Records provided START

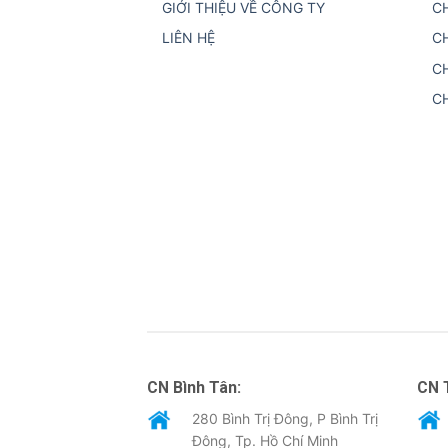
GIỚI THIỆU VỀ CÔNG TY
C
LIÊN HỆ
C
C
C
CN Bình Tân:
CN 
280 Bình Trị Đông, P Bình Trị
Đông, Tp. Hồ Chí Minh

Records provided END

All of the entries above are to be written out exactly, with no pictures.

Response for this exercise:
GIỚI THIỆU VỀ CÔNG TY
C
LIÊN HỆ
C
C
C
CN Bình Tân:
CN 
280 Bình Trị Đông, P Bình Trị
Đông, Tp. Hồ Chí Minh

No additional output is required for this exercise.